Of the entries below, return only those lines from the line with "campanes, ja es" to the line with "oder eine kreative", exactly, both included.

#### DATASET RECORDS

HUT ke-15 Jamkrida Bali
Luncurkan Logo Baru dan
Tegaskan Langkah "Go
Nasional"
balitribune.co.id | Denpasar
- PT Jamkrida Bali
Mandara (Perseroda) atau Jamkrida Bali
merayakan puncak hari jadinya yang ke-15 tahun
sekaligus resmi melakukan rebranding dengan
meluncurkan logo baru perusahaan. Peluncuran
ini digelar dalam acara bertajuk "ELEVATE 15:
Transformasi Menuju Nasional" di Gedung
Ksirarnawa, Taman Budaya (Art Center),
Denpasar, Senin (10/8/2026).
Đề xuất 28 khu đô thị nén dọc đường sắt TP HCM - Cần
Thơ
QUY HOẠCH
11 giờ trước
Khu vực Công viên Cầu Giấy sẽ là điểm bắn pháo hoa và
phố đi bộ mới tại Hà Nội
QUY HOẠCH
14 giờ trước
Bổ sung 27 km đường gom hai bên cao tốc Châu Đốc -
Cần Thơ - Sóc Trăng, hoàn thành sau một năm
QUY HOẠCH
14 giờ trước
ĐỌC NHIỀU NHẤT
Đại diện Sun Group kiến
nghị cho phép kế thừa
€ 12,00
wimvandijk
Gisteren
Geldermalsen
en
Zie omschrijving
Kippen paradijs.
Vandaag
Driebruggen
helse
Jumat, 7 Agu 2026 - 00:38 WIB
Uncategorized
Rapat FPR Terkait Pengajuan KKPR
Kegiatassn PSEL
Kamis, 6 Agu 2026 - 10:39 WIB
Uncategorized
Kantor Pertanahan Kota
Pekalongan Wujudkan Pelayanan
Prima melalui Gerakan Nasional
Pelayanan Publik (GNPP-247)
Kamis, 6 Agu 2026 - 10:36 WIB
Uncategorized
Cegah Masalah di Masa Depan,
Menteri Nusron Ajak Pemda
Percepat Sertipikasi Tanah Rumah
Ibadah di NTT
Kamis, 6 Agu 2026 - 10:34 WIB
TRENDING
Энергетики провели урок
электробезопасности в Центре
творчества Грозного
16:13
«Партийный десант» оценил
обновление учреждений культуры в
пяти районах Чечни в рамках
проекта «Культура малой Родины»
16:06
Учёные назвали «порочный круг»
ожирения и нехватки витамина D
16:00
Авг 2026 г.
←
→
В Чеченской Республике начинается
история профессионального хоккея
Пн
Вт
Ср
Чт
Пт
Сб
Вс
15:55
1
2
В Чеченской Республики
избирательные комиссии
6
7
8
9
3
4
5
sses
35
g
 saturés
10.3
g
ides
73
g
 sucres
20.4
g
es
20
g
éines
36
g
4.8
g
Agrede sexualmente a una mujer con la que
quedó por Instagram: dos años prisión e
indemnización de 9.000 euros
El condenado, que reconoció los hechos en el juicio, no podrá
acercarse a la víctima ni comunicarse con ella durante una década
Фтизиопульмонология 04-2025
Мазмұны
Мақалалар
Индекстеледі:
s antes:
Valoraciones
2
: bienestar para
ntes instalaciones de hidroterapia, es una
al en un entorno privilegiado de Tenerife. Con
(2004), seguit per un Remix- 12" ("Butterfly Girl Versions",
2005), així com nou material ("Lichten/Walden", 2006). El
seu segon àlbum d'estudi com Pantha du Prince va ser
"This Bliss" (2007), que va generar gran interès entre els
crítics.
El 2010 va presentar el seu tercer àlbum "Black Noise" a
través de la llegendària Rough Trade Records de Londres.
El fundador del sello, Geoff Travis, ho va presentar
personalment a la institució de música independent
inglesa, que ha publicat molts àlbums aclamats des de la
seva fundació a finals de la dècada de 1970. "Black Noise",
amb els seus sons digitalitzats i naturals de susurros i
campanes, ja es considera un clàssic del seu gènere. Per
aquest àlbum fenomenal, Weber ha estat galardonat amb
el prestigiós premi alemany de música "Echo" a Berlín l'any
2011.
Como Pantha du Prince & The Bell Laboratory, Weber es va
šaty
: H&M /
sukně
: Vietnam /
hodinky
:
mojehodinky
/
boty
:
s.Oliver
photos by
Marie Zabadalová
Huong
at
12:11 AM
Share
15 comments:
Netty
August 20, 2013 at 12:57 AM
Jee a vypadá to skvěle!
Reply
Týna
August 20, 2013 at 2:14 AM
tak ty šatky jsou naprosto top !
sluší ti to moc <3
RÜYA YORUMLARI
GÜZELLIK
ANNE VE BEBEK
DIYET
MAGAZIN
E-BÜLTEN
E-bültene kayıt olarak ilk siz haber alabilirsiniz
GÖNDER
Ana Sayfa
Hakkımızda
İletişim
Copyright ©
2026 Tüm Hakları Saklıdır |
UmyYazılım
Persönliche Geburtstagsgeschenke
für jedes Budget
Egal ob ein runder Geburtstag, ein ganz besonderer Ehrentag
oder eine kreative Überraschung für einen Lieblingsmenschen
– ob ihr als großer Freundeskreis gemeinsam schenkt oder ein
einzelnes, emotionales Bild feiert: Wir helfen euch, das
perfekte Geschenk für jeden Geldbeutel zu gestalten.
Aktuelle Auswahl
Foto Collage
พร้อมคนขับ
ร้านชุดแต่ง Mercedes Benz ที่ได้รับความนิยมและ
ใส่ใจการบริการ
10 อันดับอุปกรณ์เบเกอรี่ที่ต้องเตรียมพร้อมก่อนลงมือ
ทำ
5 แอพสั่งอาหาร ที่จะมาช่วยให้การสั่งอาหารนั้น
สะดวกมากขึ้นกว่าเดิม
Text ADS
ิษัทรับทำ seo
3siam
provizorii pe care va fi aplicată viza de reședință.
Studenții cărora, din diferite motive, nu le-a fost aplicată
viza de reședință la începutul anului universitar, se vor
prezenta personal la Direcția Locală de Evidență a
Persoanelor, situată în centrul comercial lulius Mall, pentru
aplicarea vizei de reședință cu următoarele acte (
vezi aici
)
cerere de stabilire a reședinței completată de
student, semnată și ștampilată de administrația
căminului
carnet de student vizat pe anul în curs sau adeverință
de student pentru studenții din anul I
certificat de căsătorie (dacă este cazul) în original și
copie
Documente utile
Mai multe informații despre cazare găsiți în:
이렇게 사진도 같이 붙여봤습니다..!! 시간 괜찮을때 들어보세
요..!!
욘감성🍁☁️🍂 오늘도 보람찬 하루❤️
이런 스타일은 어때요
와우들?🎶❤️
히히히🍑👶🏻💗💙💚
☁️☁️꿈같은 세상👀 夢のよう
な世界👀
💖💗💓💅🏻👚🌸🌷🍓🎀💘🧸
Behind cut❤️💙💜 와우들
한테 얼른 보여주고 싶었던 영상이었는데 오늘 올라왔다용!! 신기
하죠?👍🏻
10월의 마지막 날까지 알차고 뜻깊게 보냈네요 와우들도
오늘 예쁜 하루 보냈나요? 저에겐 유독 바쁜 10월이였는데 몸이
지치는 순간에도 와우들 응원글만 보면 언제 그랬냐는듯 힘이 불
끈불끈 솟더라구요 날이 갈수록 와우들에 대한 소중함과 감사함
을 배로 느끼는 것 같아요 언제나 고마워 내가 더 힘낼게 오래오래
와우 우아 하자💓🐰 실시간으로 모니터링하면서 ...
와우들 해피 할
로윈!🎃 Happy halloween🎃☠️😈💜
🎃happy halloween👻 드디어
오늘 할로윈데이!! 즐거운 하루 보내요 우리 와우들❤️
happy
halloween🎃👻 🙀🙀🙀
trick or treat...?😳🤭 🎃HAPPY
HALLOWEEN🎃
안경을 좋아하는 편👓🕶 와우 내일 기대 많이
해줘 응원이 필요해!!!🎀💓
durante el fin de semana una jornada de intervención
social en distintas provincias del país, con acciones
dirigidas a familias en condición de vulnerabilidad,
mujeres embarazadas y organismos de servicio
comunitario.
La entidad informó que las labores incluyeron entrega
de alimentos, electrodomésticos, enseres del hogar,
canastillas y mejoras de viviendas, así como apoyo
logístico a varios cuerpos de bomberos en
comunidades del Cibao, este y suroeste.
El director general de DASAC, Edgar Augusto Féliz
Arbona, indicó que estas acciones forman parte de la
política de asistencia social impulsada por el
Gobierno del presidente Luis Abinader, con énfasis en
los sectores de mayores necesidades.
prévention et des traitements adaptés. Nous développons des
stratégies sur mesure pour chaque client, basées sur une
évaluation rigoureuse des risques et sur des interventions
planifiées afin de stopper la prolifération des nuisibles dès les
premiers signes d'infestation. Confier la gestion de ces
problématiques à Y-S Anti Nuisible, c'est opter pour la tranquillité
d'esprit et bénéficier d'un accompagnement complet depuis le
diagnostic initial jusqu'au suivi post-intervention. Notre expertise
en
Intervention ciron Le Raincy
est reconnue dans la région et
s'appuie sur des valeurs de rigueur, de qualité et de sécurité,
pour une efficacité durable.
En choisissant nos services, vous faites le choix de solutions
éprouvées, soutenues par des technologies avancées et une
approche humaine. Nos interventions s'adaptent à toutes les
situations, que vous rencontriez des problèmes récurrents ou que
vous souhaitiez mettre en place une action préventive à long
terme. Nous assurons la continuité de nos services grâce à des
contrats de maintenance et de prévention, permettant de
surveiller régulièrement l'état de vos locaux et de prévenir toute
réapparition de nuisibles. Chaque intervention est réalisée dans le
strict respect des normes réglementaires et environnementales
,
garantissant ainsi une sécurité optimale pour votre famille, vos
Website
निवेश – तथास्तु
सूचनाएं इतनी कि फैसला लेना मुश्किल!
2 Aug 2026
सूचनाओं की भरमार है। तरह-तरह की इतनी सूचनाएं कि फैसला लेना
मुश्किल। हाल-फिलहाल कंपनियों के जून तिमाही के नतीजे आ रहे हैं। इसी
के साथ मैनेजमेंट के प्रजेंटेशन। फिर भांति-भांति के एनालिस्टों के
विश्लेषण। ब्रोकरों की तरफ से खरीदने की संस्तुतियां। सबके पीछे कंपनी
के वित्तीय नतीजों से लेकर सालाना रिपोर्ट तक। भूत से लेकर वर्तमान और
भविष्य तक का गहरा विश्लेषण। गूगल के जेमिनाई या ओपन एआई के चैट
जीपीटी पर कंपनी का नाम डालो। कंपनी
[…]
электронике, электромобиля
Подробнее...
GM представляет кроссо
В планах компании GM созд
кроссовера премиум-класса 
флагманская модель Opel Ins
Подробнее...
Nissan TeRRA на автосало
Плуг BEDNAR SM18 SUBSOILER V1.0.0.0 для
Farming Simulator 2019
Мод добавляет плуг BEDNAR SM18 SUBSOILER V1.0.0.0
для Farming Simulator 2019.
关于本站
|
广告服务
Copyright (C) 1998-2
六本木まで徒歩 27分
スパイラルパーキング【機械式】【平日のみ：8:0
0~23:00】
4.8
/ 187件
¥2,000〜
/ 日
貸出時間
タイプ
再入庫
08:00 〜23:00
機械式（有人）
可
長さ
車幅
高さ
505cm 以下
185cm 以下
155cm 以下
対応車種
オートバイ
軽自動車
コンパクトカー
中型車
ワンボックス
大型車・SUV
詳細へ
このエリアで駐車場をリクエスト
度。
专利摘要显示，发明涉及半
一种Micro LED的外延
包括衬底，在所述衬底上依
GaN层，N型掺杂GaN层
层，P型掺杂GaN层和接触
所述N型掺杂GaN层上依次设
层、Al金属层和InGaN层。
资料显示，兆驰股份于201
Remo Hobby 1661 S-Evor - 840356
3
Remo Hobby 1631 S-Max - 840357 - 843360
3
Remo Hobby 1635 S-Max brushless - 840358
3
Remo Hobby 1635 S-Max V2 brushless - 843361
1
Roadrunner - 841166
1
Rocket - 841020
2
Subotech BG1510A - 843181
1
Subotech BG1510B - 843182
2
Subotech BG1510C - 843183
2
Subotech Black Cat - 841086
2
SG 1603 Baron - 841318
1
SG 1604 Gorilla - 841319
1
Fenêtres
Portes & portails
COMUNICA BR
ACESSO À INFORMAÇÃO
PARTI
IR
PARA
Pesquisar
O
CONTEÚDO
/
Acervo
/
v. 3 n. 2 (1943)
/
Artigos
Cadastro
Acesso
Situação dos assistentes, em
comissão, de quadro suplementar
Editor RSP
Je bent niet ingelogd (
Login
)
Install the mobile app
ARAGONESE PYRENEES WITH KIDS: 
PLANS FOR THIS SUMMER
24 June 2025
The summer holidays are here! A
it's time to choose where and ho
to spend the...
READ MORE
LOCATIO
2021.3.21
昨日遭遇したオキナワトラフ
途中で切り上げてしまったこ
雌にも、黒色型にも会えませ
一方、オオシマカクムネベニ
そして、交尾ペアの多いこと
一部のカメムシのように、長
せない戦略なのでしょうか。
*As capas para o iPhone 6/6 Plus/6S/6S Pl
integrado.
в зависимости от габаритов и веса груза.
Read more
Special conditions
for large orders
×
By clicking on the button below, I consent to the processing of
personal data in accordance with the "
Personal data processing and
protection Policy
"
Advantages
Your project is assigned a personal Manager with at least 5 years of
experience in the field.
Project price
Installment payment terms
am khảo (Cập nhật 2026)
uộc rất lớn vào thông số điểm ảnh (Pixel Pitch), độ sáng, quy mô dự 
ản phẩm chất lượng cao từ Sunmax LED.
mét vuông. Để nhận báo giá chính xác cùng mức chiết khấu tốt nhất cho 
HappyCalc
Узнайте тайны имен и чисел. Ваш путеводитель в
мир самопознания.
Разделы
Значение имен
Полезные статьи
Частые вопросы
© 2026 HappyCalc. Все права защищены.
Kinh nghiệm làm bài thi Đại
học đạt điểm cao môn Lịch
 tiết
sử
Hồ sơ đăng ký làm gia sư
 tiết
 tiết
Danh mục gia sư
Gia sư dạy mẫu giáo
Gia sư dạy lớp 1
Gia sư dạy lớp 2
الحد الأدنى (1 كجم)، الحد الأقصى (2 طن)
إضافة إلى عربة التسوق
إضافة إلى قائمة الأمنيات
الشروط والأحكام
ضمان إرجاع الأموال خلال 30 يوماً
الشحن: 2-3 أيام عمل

########

#### ANSWER SECTION
campanes, ja es considera un clàssic del seu gènere. Per
aquest àlbum fenomenal, Weber ha estat galardonat amb
el prestigiós premi alemany de música "Echo" a Berlín l'any
2011.
Como Pantha du Prince & The Bell Laboratory, Weber es va
šaty
: H&M /
sukně
: Vietnam /
hodinky
:
mojehodinky
/
boty
:
s.Oliver
photos by
Marie Zabadalová
Huong
at
12:11 AM
Share
15 comments:
Netty
August 20, 2013 at 12:57 AM
Jee a vypadá to skvěle!
Reply
Týna
August 20, 2013 at 2:14 AM
tak ty šatky jsou naprosto top !
sluší ti to moc <3
RÜYA YORUMLARI
GÜZELLIK
ANNE VE BEBEK
DIYET
MAGAZIN
E-BÜLTEN
E-bültene kayıt olarak ilk siz haber alabilirsiniz
GÖNDER
Ana Sayfa
Hakkımızda
İletişim
Copyright ©
2026 Tüm Hakları Saklıdır |
UmyYazılım
Persönliche Geburtstagsgeschenke
für jedes Budget
Egal ob ein runder Geburtstag, ein ganz besonderer Ehrentag
oder eine kreative Überraschung für einen Lieblingsmenschen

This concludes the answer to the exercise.